Setelah makan malam, mereka berdua kembali ke kamar, setelah mandi dan memakai baju tidur ,mereka duduk di atas balkon.
Langit malam ini sangat menggoda, penuh dengan bintang, angin malam yang sepoi-sepoi, terasa begitu nyaman.
Hello! Im an artic!
Lu Shijin membawakan dua gelas anggur merah dan duduk di sampingnya, dengan pelan bertanya, “Apa yang sedang kamu pikirkan?”

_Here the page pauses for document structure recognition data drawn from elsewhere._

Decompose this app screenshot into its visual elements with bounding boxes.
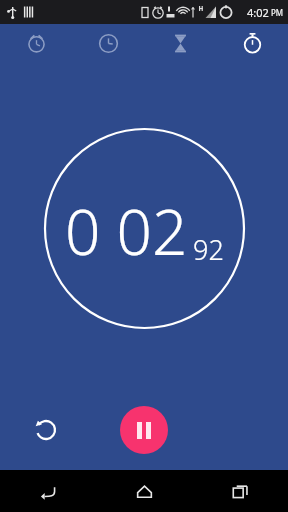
button[interactable]: Pause: [120, 406, 168, 454]
staticText: PM: [271, 7, 284, 18]
button[interactable]: Timer: [144, 24, 216, 63]
button[interactable]: Recent apps: [192, 470, 288, 512]
button[interactable]: Alarm: [0, 24, 72, 63]
staticText: 4:02: [247, 5, 269, 20]
staticText: 92: [193, 231, 224, 268]
button[interactable]: Reset: [22, 406, 70, 454]
button[interactable]: Clock: [72, 24, 144, 63]
button[interactable]: Back: [0, 470, 96, 512]
button[interactable]: Stopwatch: [216, 24, 288, 63]
button[interactable]: Home: [96, 470, 192, 512]
staticText: 0 02: [65, 189, 188, 273]
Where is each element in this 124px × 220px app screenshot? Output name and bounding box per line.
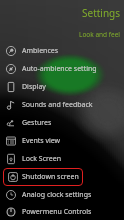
button[interactable]: Events view bbox=[0, 132, 124, 150]
staticText: Events view bbox=[22, 136, 61, 146]
button[interactable]: Gestures bbox=[0, 114, 124, 132]
button[interactable]: Sounds and feedback bbox=[0, 96, 124, 114]
button[interactable]: Shutdown screen bbox=[3, 168, 83, 186]
staticText: Settings bbox=[82, 6, 121, 20]
staticText: Auto-ambience setting bbox=[22, 64, 97, 74]
button[interactable]: Powermenu Controls bbox=[0, 204, 124, 220]
button[interactable]: Display bbox=[0, 78, 124, 96]
staticText: Gestures bbox=[22, 118, 52, 128]
staticText: Powermenu Controls bbox=[22, 207, 92, 217]
staticText: Look and feel bbox=[79, 30, 121, 39]
staticText: Lock Screen bbox=[22, 154, 61, 164]
button[interactable]: Lock Screen bbox=[0, 150, 124, 168]
staticText: Shutdown screen bbox=[22, 172, 79, 182]
button[interactable]: Ambiences bbox=[0, 42, 124, 60]
staticText: Sounds and feedback bbox=[22, 100, 93, 110]
button[interactable]: Analog clock settings bbox=[0, 186, 124, 204]
staticText: Display bbox=[22, 82, 46, 92]
button[interactable]: Auto-ambience setting bbox=[0, 60, 124, 78]
staticText: Ambiences bbox=[22, 46, 59, 56]
staticText: Analog clock settings bbox=[22, 190, 92, 200]
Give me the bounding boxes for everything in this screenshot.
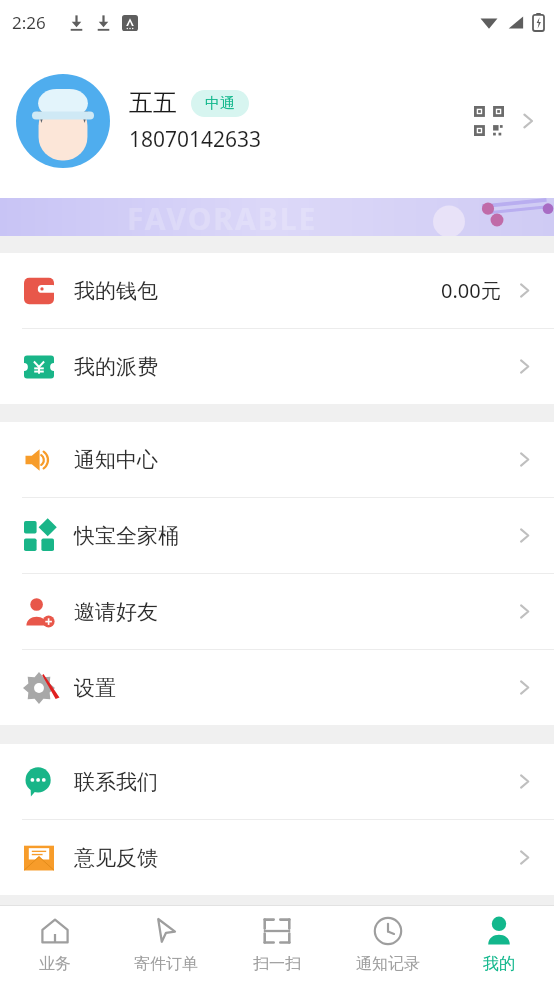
button[interactable]: 我的派费: [0, 329, 554, 404]
button[interactable]: 意见反馈: [0, 820, 554, 895]
staticText: 设置: [74, 675, 116, 701]
button[interactable]: QR code: [472, 104, 506, 138]
button[interactable]: 我的钱包: [0, 253, 554, 328]
staticText: 0.00元: [441, 277, 501, 304]
staticText: 邀请好友: [74, 599, 158, 625]
button[interactable]: 五五: [0, 44, 554, 198]
staticText: 我的: [483, 954, 515, 974]
staticText: 寄件订单: [134, 954, 198, 974]
button[interactable]: 快宝全家桶: [0, 498, 554, 573]
staticText: 通知记录: [356, 954, 420, 974]
button[interactable]: 联系我们: [0, 744, 554, 819]
staticText: FAVORABLE: [127, 198, 318, 236]
staticText: 五五: [129, 88, 177, 118]
button[interactable]: 邀请好友: [0, 574, 554, 649]
button[interactable]: 业务: [0, 906, 110, 984]
staticText: 中通: [205, 94, 235, 113]
staticText: 2:26: [12, 11, 46, 34]
staticText: 快宝全家桶: [74, 523, 179, 549]
staticText: 18070142633: [129, 125, 262, 154]
button[interactable]: 寄件订单: [110, 906, 221, 984]
staticText: 意见反馈: [74, 845, 158, 871]
button[interactable]: 扫一扫: [221, 906, 332, 984]
button[interactable]: 我的: [443, 906, 554, 984]
button[interactable]: 通知记录: [332, 906, 443, 984]
button[interactable]: 设置: [0, 650, 554, 725]
staticText: 我的钱包: [74, 278, 158, 304]
staticText: 通知中心: [74, 447, 158, 473]
button[interactable]: FAVORABLE: [0, 198, 554, 236]
staticText: 业务: [39, 954, 71, 974]
button[interactable]: 通知中心: [0, 422, 554, 497]
staticText: 联系我们: [74, 769, 158, 795]
staticText: 扫一扫: [253, 954, 301, 974]
staticText: 我的派费: [74, 354, 158, 380]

Tang Ruochu menggelengkan kepalanya, dan tersenyum pelan, suaranya seperti lonceng yang tertiup angin, “Sedang berpikir apakah kebahagiaan aku sekarang itu adalah mimpi, terkadang semuanya terasa tidak realistis.”
“Tidak realistis?”
Lu Shijin meneggak anggur merahnya, dan langsung memeluk, dan mencium bibirnya.
Hello! Im an artic!
Cairan yang sedikit manis dan panas dengan cepat menyapu lidah Tang Rouchu dan mencapai tenggorokannya. Tang Ruochu buru-buru menelannya, merasakan aroma anggur yang kuat menyebar di mulutnya.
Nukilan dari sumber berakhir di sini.